Whenever the word "Jacuzzi" turns up in a line of the data below, copy that line.

▶ [Data excerpts]:
....
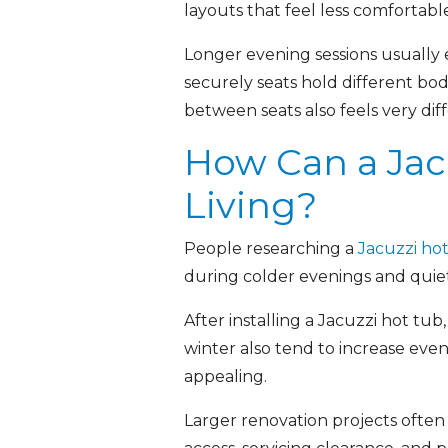
layouts that feel less comfortable
Longer evening sessions usually 
securely seats hold different bo
between seats also feels very di
How Can a Jac
Living?
People researching a
Jacuzzi ho
during colder evenings and quie
After installing a Jacuzzi hot 
winter also tend to increase ev
appealing.
Larger renovation projects often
....
▶ [Task solution]:
Jacuzzi ho
After installing a Jacuzzi hot 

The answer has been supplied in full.